How to Deploy with a GitHub Actions Workflow

GitHub Actions Workflow Prerequisites

The following resources need to be available in the AWS accounts where you want to deploy EKS clusters:

Ensure that you all the required Actions Secrets are present in the Secrets - Actions settings before creating a workflow to deploy an EKS cluster.

For example, to deploy a cluster in two environments named Dev and Staging you will need the following GitHub Actions Encrypted secrets:

  • DEMO_WORKLOADS_PAT
  • DEV_AWS_ACCOUNT
  • DEV_AWS_IAM_ROLE
  • STAGING_AWS_ACCOUNT
  • STAGING_AWS_IAM_ROLE

Create the Environments you want to manage in your GtiHub repository. This example uses the following GitHub Environments:

  • DEV
  • TEST
  • PR-TEST

Workflow Deployment Steps

  1. Clone the repo using the command below

    git clone https://github.com/aws-samples/eks-blueprints-actions-workflow.git
  2. Create a new repo into you own GitHub organization using the cloned repo.

  3. Create a branch.

  4. If it doesn't exist already, Create a .yml file in the .github/workflows folder containing the information required by the cluster you want to deploy:

    Use .github/workflows/terraform-deploy-eks-demo-01.yml as a reference Replace all values contained in the demo example with the required cluster configuration

  5. If it doesn't exist already, create the tfvars files in the clusters folder with the values for your EKS clusters.

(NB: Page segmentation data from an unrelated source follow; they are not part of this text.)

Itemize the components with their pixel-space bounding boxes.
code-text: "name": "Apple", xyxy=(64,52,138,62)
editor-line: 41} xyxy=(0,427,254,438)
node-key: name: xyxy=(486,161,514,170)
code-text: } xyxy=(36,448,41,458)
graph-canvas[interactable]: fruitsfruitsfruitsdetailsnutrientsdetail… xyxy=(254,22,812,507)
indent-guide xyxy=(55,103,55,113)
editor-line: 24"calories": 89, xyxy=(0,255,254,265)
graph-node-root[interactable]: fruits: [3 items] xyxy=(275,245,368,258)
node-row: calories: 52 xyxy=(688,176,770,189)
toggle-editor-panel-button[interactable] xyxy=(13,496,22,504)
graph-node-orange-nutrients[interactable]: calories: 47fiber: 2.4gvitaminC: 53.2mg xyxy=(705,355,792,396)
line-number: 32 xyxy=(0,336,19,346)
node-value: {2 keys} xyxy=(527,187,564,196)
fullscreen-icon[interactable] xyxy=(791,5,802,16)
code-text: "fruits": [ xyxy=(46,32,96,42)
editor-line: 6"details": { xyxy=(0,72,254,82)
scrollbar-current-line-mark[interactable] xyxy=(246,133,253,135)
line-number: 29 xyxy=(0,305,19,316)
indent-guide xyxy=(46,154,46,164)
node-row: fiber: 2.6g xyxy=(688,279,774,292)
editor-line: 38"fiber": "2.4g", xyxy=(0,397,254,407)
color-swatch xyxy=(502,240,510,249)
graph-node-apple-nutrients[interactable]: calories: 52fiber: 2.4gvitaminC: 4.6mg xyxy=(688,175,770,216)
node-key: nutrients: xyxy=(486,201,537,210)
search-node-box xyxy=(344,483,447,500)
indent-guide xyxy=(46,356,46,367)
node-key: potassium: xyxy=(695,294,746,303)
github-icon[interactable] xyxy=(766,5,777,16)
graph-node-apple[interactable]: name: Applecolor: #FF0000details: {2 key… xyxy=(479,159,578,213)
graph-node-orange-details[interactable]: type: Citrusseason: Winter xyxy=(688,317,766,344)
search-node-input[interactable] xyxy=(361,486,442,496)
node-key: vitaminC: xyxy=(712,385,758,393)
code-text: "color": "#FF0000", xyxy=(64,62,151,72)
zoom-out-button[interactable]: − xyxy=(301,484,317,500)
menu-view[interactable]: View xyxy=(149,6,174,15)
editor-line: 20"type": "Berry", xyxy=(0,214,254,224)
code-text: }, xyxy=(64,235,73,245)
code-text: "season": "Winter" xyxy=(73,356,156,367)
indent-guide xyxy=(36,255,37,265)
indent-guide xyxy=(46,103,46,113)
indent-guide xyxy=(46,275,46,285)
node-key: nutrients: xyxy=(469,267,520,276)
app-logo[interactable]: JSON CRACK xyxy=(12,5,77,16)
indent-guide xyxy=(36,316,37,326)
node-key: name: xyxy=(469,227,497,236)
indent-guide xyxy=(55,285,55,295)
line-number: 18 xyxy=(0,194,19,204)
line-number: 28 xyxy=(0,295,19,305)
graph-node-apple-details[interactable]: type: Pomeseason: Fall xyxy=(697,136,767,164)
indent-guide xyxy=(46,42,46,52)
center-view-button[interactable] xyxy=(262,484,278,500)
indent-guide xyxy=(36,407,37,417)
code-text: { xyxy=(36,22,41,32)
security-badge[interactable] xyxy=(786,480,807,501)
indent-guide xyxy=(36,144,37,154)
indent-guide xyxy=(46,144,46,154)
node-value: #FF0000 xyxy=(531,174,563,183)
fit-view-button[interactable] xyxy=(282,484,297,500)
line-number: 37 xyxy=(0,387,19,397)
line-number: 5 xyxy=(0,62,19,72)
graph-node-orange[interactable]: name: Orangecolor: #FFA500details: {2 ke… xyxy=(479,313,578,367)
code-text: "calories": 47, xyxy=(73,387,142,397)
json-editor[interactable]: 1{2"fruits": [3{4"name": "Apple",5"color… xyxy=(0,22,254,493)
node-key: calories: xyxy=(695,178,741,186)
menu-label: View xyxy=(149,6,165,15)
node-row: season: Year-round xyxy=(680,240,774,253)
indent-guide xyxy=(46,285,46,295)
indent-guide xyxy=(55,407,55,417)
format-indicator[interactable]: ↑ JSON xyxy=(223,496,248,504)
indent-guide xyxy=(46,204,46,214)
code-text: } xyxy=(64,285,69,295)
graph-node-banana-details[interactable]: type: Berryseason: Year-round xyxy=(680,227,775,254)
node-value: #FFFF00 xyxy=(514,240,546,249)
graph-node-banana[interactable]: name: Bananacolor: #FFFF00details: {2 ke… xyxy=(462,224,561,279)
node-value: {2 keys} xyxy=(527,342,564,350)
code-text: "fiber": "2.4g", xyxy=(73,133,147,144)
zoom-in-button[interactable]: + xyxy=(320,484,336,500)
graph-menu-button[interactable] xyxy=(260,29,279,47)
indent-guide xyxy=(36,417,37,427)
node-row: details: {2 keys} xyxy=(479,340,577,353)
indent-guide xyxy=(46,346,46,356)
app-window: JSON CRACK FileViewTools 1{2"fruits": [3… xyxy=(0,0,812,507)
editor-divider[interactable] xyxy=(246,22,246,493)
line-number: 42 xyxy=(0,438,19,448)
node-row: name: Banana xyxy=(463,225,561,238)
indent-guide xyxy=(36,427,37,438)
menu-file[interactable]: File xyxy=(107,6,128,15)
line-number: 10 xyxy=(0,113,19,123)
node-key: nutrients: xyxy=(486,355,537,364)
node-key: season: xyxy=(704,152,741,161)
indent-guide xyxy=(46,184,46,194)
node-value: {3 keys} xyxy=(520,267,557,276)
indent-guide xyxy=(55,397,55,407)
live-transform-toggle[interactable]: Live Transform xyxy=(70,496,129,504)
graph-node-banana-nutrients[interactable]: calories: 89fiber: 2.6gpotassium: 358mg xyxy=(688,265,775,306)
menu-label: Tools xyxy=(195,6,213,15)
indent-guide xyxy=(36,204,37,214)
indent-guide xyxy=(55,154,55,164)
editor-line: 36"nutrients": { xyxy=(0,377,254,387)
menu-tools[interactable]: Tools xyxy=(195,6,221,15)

    Use clusters/demo-dev-01.tfvars as a reference Replace all values contained in the demo example with the required cluster configuration

  6. Commit your changes and publish your branch.

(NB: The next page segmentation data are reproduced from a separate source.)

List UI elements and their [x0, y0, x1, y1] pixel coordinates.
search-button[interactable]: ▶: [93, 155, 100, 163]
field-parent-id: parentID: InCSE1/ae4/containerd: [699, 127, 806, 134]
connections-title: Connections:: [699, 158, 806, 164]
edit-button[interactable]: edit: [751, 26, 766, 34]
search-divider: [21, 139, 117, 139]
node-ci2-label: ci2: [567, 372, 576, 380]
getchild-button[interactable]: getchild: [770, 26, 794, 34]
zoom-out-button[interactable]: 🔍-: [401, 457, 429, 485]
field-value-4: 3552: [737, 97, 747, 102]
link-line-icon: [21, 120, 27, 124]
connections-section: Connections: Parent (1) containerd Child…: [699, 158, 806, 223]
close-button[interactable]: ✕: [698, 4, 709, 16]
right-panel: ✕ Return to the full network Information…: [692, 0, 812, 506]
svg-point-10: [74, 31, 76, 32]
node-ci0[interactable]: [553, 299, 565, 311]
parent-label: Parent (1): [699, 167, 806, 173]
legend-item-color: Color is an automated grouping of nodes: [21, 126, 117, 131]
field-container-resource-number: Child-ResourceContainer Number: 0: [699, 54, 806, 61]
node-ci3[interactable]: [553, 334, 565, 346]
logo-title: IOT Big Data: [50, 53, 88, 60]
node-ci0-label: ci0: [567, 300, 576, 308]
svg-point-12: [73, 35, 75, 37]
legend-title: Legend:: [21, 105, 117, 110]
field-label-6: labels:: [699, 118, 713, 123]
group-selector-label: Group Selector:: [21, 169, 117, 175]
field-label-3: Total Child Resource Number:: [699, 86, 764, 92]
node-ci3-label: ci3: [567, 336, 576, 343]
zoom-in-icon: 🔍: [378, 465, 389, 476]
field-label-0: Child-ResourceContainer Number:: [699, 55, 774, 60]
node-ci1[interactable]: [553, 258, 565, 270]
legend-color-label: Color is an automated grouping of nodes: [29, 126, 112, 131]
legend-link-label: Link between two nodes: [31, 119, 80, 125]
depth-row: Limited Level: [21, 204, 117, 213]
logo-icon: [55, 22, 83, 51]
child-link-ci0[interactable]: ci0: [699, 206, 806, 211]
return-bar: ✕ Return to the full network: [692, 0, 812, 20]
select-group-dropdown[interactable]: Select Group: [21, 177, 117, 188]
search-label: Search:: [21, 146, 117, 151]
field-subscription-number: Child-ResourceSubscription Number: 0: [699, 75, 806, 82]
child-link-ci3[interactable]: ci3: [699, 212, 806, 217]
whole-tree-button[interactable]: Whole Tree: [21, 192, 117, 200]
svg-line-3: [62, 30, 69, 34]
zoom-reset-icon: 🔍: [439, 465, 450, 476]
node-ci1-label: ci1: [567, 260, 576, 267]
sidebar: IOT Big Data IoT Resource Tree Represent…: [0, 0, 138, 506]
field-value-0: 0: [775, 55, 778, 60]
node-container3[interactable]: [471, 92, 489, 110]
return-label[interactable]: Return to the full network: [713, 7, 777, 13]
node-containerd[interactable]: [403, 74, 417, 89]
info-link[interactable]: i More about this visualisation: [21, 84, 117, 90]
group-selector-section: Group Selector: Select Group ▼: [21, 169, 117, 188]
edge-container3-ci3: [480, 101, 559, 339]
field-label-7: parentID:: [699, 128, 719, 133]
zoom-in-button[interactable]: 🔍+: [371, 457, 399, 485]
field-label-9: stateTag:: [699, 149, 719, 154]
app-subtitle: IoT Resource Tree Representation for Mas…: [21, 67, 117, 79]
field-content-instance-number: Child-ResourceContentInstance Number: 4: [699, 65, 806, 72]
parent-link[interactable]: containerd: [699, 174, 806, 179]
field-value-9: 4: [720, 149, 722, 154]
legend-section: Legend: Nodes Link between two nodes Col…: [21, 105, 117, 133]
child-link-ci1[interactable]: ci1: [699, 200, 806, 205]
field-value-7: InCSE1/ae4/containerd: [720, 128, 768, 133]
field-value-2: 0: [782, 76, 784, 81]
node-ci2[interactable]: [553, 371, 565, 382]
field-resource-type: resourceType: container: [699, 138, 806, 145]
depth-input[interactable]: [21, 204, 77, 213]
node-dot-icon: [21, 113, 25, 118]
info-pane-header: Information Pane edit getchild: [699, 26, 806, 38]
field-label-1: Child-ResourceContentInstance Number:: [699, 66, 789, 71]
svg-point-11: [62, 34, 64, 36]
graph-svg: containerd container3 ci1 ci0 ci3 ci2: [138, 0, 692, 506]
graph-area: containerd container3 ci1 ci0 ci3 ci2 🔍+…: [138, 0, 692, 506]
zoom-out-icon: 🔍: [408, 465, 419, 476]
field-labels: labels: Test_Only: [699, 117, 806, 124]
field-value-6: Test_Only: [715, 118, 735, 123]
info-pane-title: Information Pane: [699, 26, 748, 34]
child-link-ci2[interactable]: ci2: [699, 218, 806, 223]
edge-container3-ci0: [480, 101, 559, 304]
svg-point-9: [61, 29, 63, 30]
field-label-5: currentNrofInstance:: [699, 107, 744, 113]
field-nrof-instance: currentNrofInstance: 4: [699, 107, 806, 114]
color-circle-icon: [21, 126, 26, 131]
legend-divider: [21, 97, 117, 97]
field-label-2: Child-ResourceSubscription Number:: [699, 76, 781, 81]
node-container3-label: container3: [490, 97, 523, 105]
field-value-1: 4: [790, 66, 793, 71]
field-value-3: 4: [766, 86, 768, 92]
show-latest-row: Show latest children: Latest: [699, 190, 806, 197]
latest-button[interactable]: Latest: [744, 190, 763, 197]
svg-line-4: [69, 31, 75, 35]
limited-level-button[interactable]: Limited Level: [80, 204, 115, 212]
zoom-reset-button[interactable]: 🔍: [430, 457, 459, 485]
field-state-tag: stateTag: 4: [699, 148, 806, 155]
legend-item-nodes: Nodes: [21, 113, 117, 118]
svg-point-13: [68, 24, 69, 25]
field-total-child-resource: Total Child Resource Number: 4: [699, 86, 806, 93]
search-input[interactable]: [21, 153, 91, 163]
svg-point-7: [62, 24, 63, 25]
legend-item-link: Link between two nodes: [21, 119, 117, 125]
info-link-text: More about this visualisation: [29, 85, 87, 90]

  7. Create a Pull Request. This will trigger the workflow and add a comment with the expected plan outcome to the PR. The Terraform Apply step will not be executed at this stage.

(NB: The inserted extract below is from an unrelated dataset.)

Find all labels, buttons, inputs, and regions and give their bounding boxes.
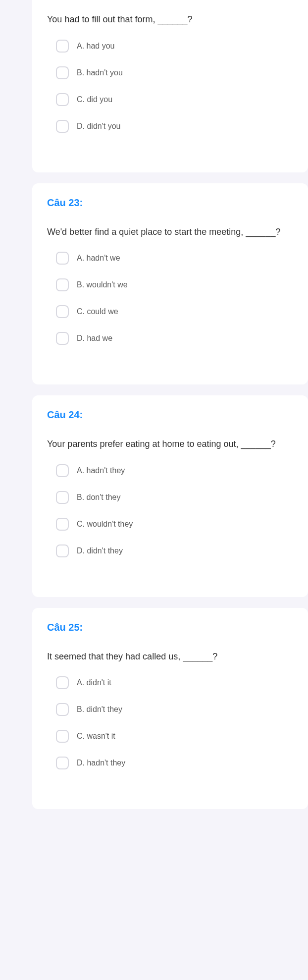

  8. A workflow that triggers the deployment of an ephemeral cluster in the PR-TEST environment will be waiting for an approval. Add a required reviewer to approve workflow runs so you can decide when to deploy the ephemeral test cluster.

  9. Ask someone to review the PR and make the appropriate changes if necessary.

  10. Once the PR is approved and the code is merged to the main branch, the workflow will be triggered automatically and start the deploy job. The Terraform Apply step will only be executed if changes are required.

  11. When the PR is closed, a workflow to destroy the ephemeral test cluster in the PR-TEST environment. Approve the workflow run to destroy the EKS cluster.

Validation Steps

  1. Configure kubectl.

    EKS Cluster details can be extracted from terraform output or from AWS Console to get the name of cluster. This following command used to update the ~/.kube/config file in your local machine where you run kubectl commands to interact with your EKS Cluster.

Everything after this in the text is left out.